Please retype only the lines below that run from the one containing "ZBW - Startseite" through the last line, both included, without altering a word.

* Source records
§ §

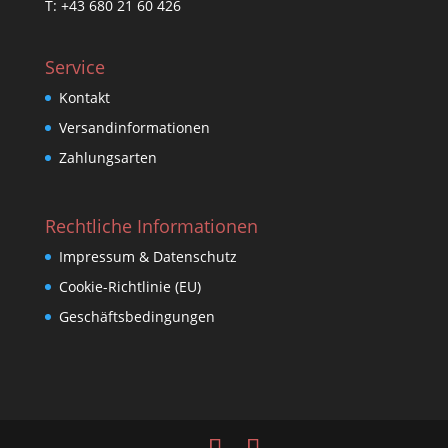
T: +43 680 21 60 426
Service
Kontakt
Versandinformationen
Zahlungsarten
Rechtliche Informationen
Impressum & Datenschutz
Cookie-Richtlinie (EU)
Geschäftsbedingungen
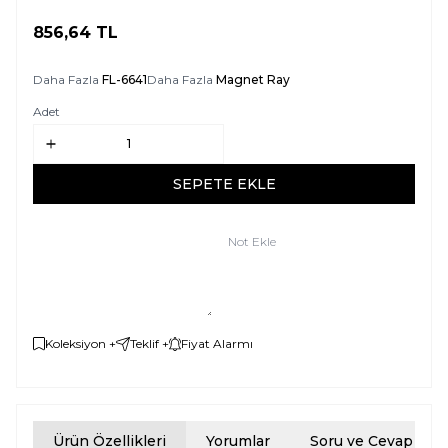
856,64
TL
SEPETE EKLE
Daha Fazla
FL-6641
Daha Fazla
Magnet Ray
Adet
SEPETE EKLE
Not Ekle
Koleksiyon +
Teklif +
Fiyat Alarmı
Ürün Özellikleri
Yorumlar
Soru ve Cevap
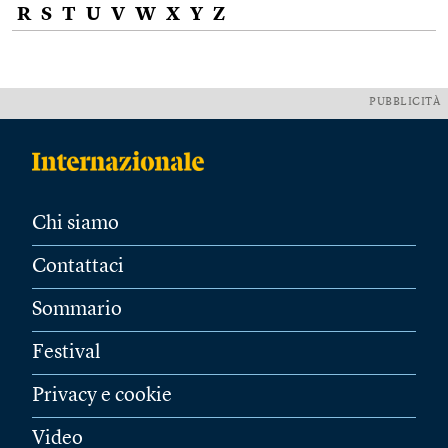
R
S
T
U
V
W
X
Y
Z
PUBBLICITÀ
Chi siamo
Contattaci
Sommario
Festival
Privacy e cookie
Video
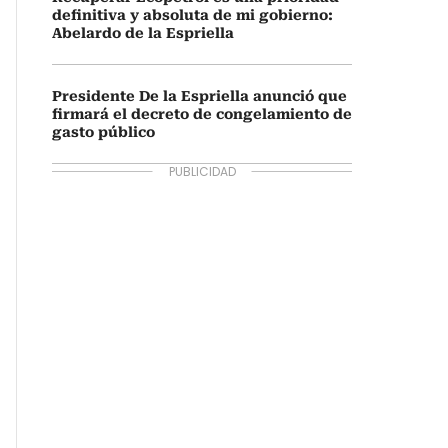
definitiva y absoluta de mi gobierno:
Abelardo de la Espriella
Presidente De la Espriella anunció que
firmará el decreto de congelamiento de
gasto público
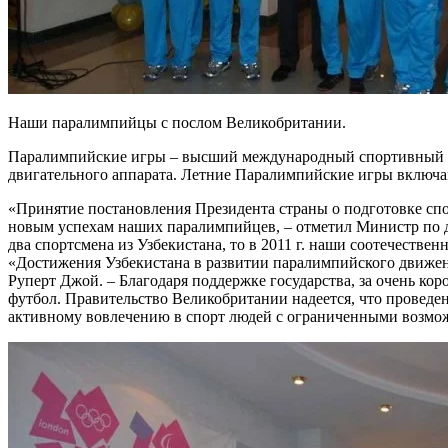
Наши паралимпийцы с послом Великобритании.
Паралимпийские игры – высший международный спортивный фо
двигательного аппарата. Летние Паралимпийские игры включа
«Принятие постановления Президента страны о подготовке сп
новым успехам наших паралимпийцев, – отметил Министр по де
два спортсмена из Узбекистана, то в 2011 г. наши соотечестве
«Достижения Узбекистана в развитии паралимпийского движен
Руперт Джой. – Благодаря поддержке государства, за очень ко
футбол. Правительство Великобритании надеется, что проведе
активному вовлечению в спорт людей с ограниченными возмо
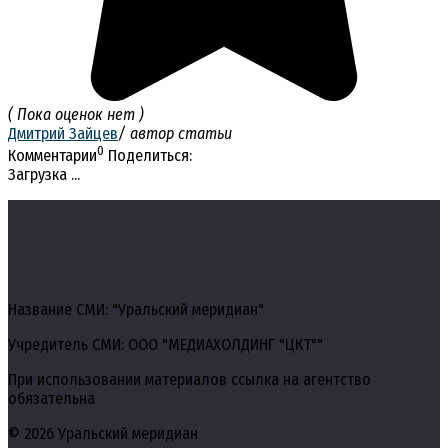
( Пока оценок нет )
Дмитрий Зайцев
/ автор статьи
0
Комментарии
Поделиться:
Загрузка ...
Название СМИ: "Уральский меридиан"
Учредитель СМИ: ООО "МЕДИАХОЛДИНГ "ЦКТ""
При использовании материалов ссылка на агентство
обязательна
© 2026 Уральский меридиан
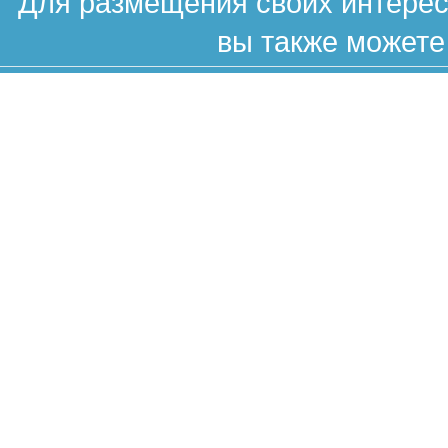
Для размещения своих интересн
вы также можете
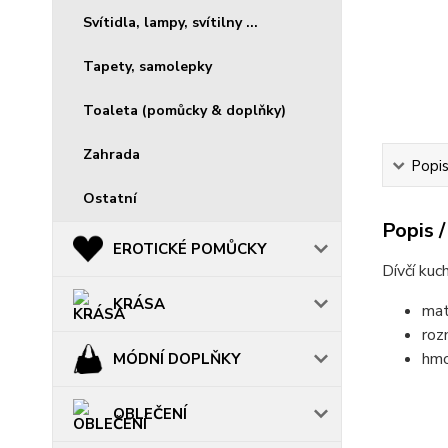
Svítidla, lampy, svítilny ...
Tapety, samolepky
Toaleta (pomůcky & doplňky)
Zahrada
Popis
Ostatní
Popis /
EROTICKÉ POMŮCKY
Dívčí kuc
KRÁSA
mat
roz
hmo
MÓDNÍ DOPLŇKY
......................
OBLEČENÍ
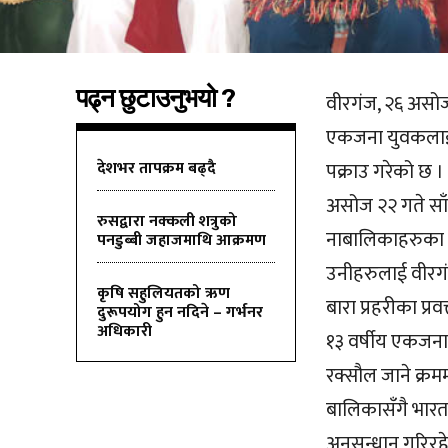
पढ्न छुटाउनुभयो ?
वीरगंज, २६ असोज
एकजना युवकलाई ज
देशभर तापक्रम बढ्दै
पक्राउ गरेको छ ।
असोज २२ गते साँ
रुसद्वारा नक्कली शत्रुको
नाबालिकाहरुका अ
पनडुब्बी जहाजमाथि आक्रमण
उनीहरुलाई वीरगं
कृषि सहुलियतको ऋण
बारा प्रहरीका प्र
दुरूपयोग हुन नदिने – गर्भनर
अधिकारी
१३ वर्षीय एकजना,
रक्सौल जाने क्रम
बालिकासँगै भारत
अनुसन्धान गरिरहेक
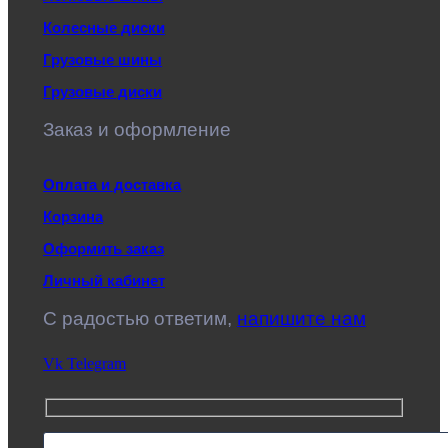
Колесные диски
Грузовые шины
Грузовые диски
Заказ и оформление
Оплата и доставка
Корзина
Оформить заказ
Личный кабинет
C радостью ответим,
напишите нам
Vk
Telegram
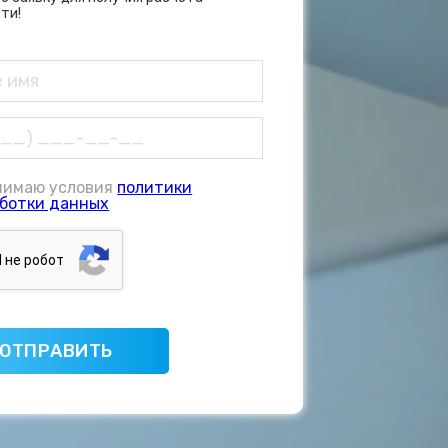
ти!
нимаю условия
политики
ботки данных
Я нe poбoт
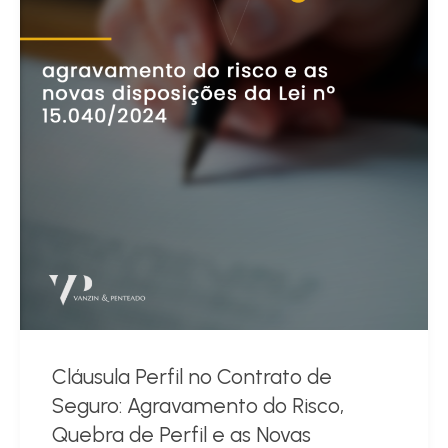
Cláusula Perfil no Contrato de
Seguro: Agravamento do Risco,
Quebra de Perfil e as Novas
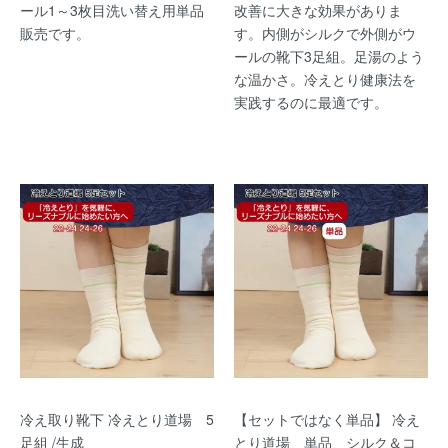
ール1～3枚目洗い替え用単品
改善に大きな効果がありま
販売です。
す。内側がシルクで外側がウ
ールの靴下3足組。足湯のよう
な温かさ。冷えとり健康法を
実践するのに最適です。
冷え取り靴下 冷えとり道場 5
【セットではなく単品】 冷え
足組 /生成
とり道場 単品 シルク＆コ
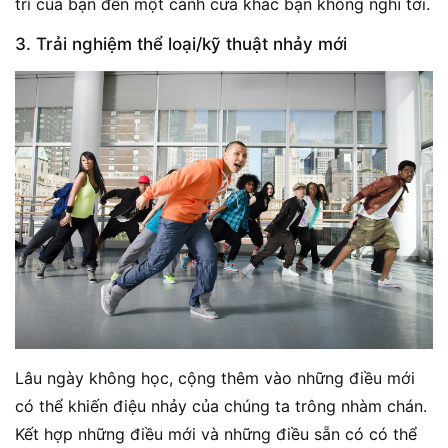
trí của bạn đến một cánh cửa khác bạn không nghĩ tới.
3. Trải nghiệm thể loại/kỹ thuật nhảy mới
Lâu ngày không học, cộng thêm vào những điều mới
có thể khiến điệu nhảy của chúng ta trông nhàm chán.
Kết hợp những điều mới và những điều sẵn có có thể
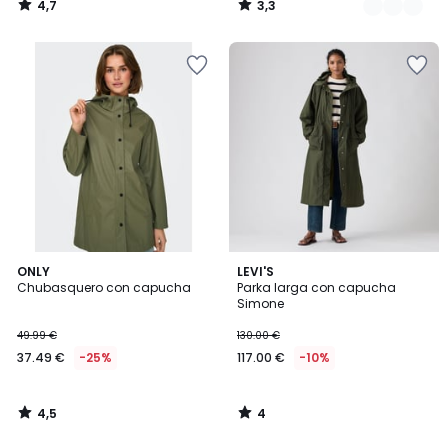
4,7
3,3
/
/
5
5
4,5
4
ONLY
LEVI'S
/ 5
/
Chubasquero con capucha
Parka larga con capucha
5
Simone
49.99 €
130.00 €
37.49 €
-25%
117.00 €
-10%
4,5
4
/
/
5
5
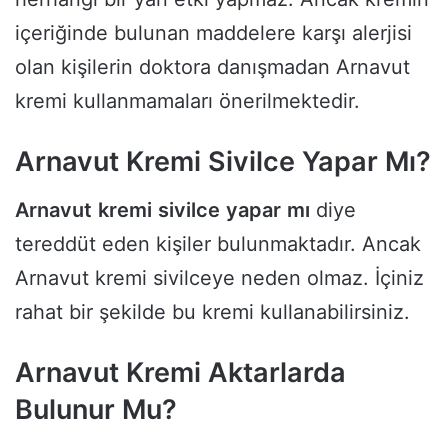
içeriğinde bulunan maddelere karşı alerjisi
olan kişilerin doktora danışmadan Arnavut
kremi kullanmamaları önerilmektedir.
Arnavut Kremi Sivilce Yapar Mı?
Arnavut
kremi
sivilce
yapar
mı
diye
tereddüt eden kişiler bulunmaktadır. Ancak
Arnavut kremi sivilceye neden olmaz. İçiniz
rahat bir şekilde bu kremi kullanabilirsiniz.
Arnavut Kremi Aktarlarda
Bulunur Mu?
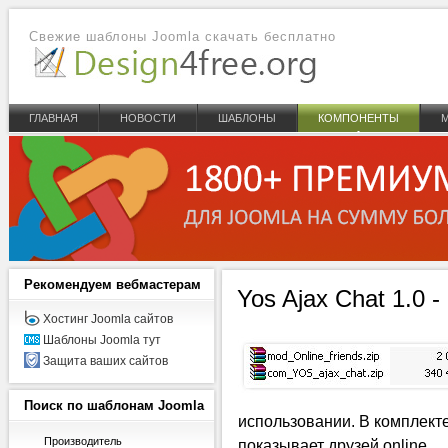
Свежие шаблоны Joomla скачать бесплатно
ГЛАВНАЯ
НОВОСТИ
ШАБЛОНЫ
КОМПОНЕНТЫ
Рекомендуем
вебмастерам
Yos Ajax Chat 1.0 
Хостинг Joomla сайтов
Шаблоны Joomla тут
Защита ваших сайтов
Поиск
по шаблонам Joomla
использовании. В комплект
Производитель
показывает друзей online.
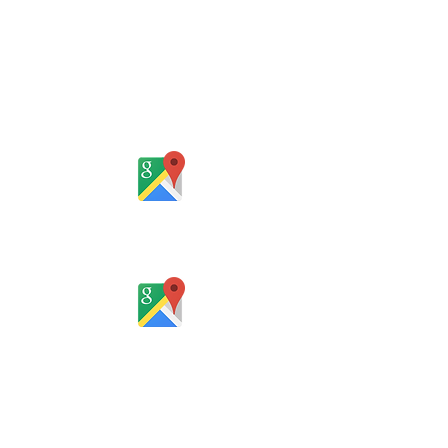
Martins, Jacob & Ponath
Sociedade de Advogados
Rua Gomes Portinho, 17 - Sala 302,
Centro, Novo Hamburgo
Rio Grande do Sul - Brasil
Rua Santa Catarina, 653, Bom Pastor,
Igrejinha
Rio Grande do Sul - Brasil
Horário de atendimento:
De segunda a sexta-feira, das 8 às
12h e das 13 às 18h
SERVIÇO ON-LINE 24 HORAS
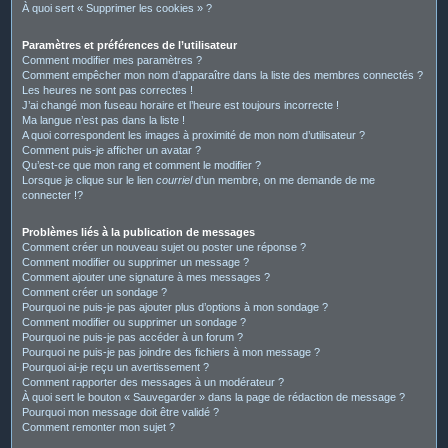
À quoi sert « Supprimer les cookies » ?
Paramètres et préférences de l’utilisateur
Comment modifier mes paramètres ?
Comment empêcher mon nom d’apparaître dans la liste des membres connectés ?
Les heures ne sont pas correctes !
J’ai changé mon fuseau horaire et l’heure est toujours incorrecte !
Ma langue n’est pas dans la liste !
A quoi correspondent les images à proximité de mon nom d’utilisateur ?
Comment puis-je afficher un avatar ?
Qu’est-ce que mon rang et comment le modifier ?
Lorsque je clique sur le lien
courriel
d’un membre, on me demande de me
connecter !?
Problèmes liés à la publication de messages
Comment créer un nouveau sujet ou poster une réponse ?
Comment modifier ou supprimer un message ?
Comment ajouter une signature à mes messages ?
Comment créer un sondage ?
Pourquoi ne puis-je pas ajouter plus d’options à mon sondage ?
Comment modifier ou supprimer un sondage ?
Pourquoi ne puis-je pas accéder à un forum ?
Pourquoi ne puis-je pas joindre des fichiers à mon message ?
Pourquoi ai-je reçu un avertissement ?
Comment rapporter des messages à un modérateur ?
À quoi sert le bouton « Sauvegarder » dans la page de rédaction de message ?
Pourquoi mon message doit être validé ?
Comment remonter mon sujet ?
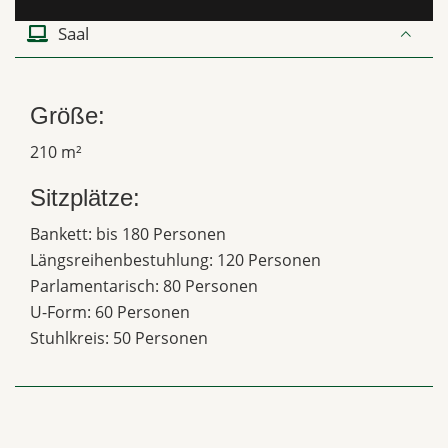
Saal
Größe:
210 m²
Sitzplätze:
Bankett: bis 180 Personen
Längsreihenbestuhlung: 120 Personen
Parlamentarisch: 80 Personen
U-Form: 60 Personen
Stuhlkreis: 50 Personen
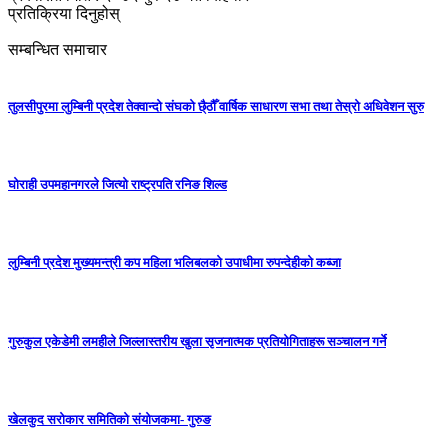
प्रतिक्रिया दिनुहोस्
सम्बन्धित समाचार
तुलसीपुरमा लुम्बिनी प्रदेश तेक्वान्दो संघको छै्ठौँ वार्षिक साधारण सभा तथा तेस्रो अधिवेशन सुरु
घोराही उपमहानगरले जित्यो राष्ट्रपति रनिङ शिल्ड
लुम्बिनी प्रदेश मुख्यमन्त्री कप महिला भलिबलकाे उपाधीमा रुपन्देहीकाे कब्जा
गुरुकुल एकेडेमी लमहीले जिल्लास्तरीय खुला सृजनात्मक प्रतियोगिताहरू सञ्चालन गर्ने
खेलकुद सरोकार समितिको संयोजकमा- गुरुङ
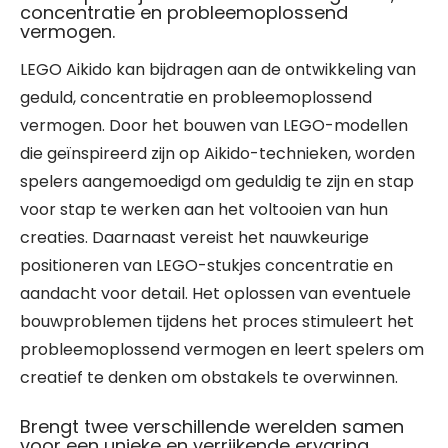
concentratie en probleemoplossend
vermogen.
LEGO Aikido kan bijdragen aan de ontwikkeling van
geduld, concentratie en probleemoplossend
vermogen. Door het bouwen van LEGO-modellen
die geïnspireerd zijn op Aikido-technieken, worden
spelers aangemoedigd om geduldig te zijn en stap
voor stap te werken aan het voltooien van hun
creaties. Daarnaast vereist het nauwkeurige
positioneren van LEGO-stukjes concentratie en
aandacht voor detail. Het oplossen van eventuele
bouwproblemen tijdens het proces stimuleert het
probleemoplossend vermogen en leert spelers om
creatief te denken om obstakels te overwinnen.
Brengt twee verschillende werelden samen
voor een unieke en verrijkende ervaring.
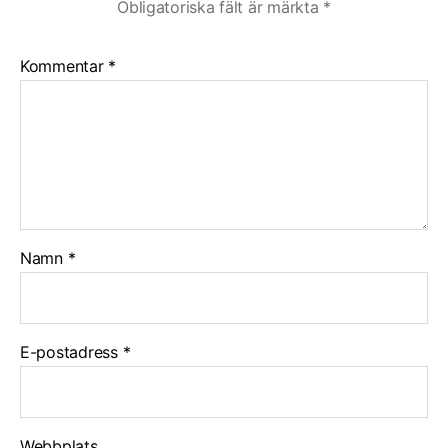
Obligatoriska fält är märkta
*
Kommentar
*
Namn
*
E-postadress
*
Webbplats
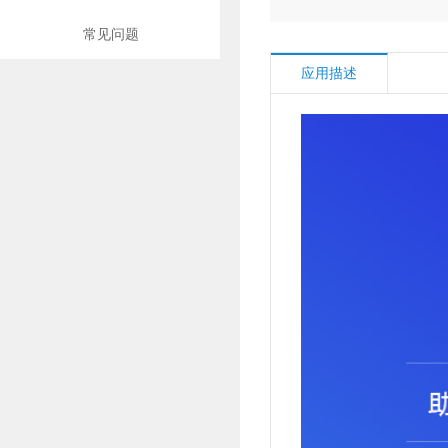
常见问题
应用描述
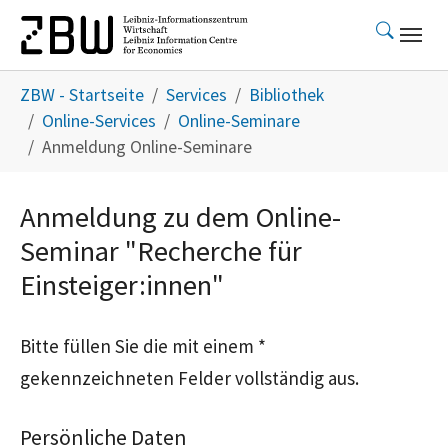
Skip to main content
You are here:
ZBW - Startseite
Services
Bibliothek
Online-Services
Online-Seminare
Anmeldung Online-Seminare
Anmeldung zu dem Online-
Seminar "Recherche für
Einsteiger:innen"
Bitte füllen Sie die mit einem *
gekennzeichneten Felder vollständig aus.
Persönliche Daten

§ §

* Result below
ZBW - Startseite
Services
Bibliothek
Online-Services
Online-Seminare
Anmeldung Online-Seminare
Anmeldung zu dem Online-
Seminar "Recherche für
Einsteiger:innen"
Bitte füllen Sie die mit einem *
gekennzeichneten Felder vollständig aus.
Persönliche Daten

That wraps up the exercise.